Governors Urged To Coordinate Training Funds
Washington--In the absence of a coherent federal industrial policy, one of the biggest challenges facing the nation's governors in the coming year is to develop state policies that coordinate resources available through the educational system with federally funded employment and training programs, Gov. Richard F. Celeste of Ohio said here last week.
Speaking at a policy conference on employment and training sponsored by the National Governors' Association, Governor Celeste asserted that the states have been "left holding the bag" without a federal policy. "My sense is there's not much interest in forging a coherent [national] policy that encourages economic development," he added.
The Job Training Partnership Act, which was enacted by the Congress in October 1982 to replace the Comprehensive Employment and Training Act, forces state and local governments to coordinate their training efforts to eliminate program duplication, Mr. Celeste continued. But in the face of structural unemployment caused by major shifts in the economy, he said, "job training is an essential ingredient and not a sufficient strategy alone."
In the challenge to meet the training and retraining needs of some 9 million unemployed workers, the Ohio Democrat said the states must also find ways of involving small businesses that studies show will be hiring the bulk of workers in the future. And they must explore ways of making support services available to those participating in education and training programs.

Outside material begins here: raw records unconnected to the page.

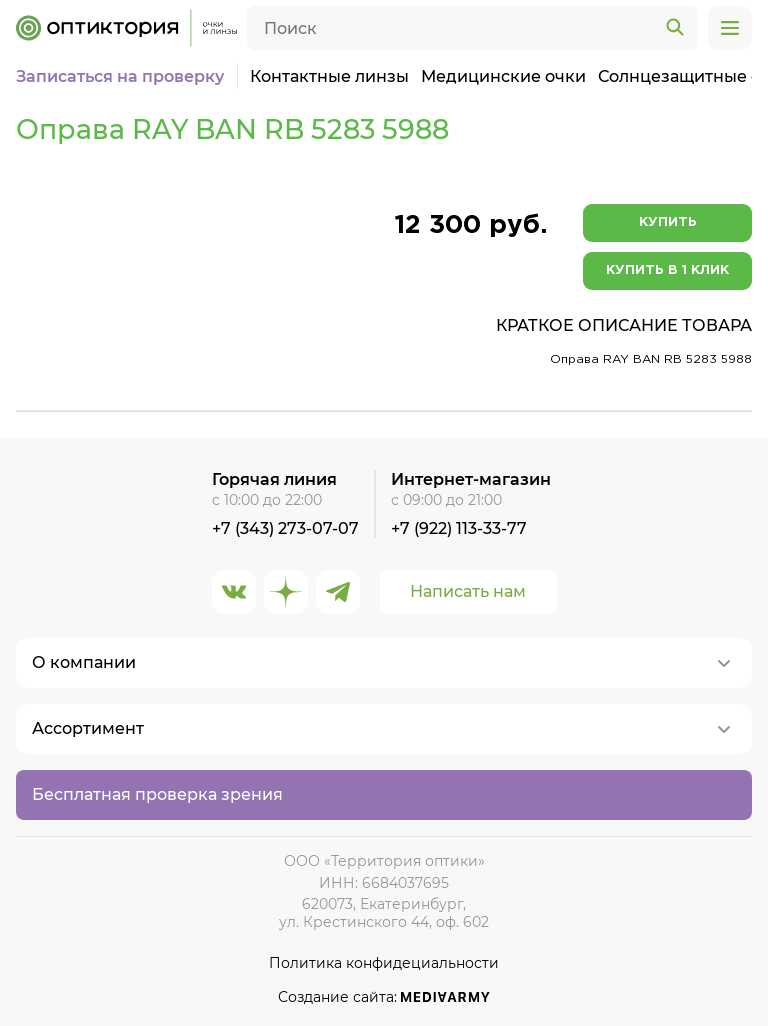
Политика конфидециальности (384, 963)
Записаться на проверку (120, 76)
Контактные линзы (329, 76)
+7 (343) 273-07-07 (285, 528)
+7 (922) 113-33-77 (459, 528)
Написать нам (468, 591)
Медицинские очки (503, 76)
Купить (668, 222)
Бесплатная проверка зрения (157, 794)
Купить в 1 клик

A limited amount of money is available for stipends to trainees under federal law, but few states are taking advantage of that provision, according to Congressional aides attending the conference.
Other speakers were scheduled to address such topics as "education for economic growth" and mainstreaming youths into jobs. A discussion of the states' implementation of the Job Training Partnership Act, which officially took effect on Oct. 1, was also planned.
According to Susan Grayson McGuire, staff director of the House Subcommittee on Employment Opportunities, many states are adhering to the new legislation's requirement that training efforts be coordinated and are using it as a way to find new approaches to employment and training. She suggested that the program is improving because states are making more effective use of their own resources at a time when federal support is declining.
Jan Lilja, an employment, education, and social-services analyst for the Senate Budget Committee, predicted that the declining unemployment rate will lead to less emphasis on employment and training in the fiscal 1985 budget.
A reduction in next year's appropriations, added Richard Praeger Jr., human-resources analyst for the House Budget Committee, could also result from the budget deficit.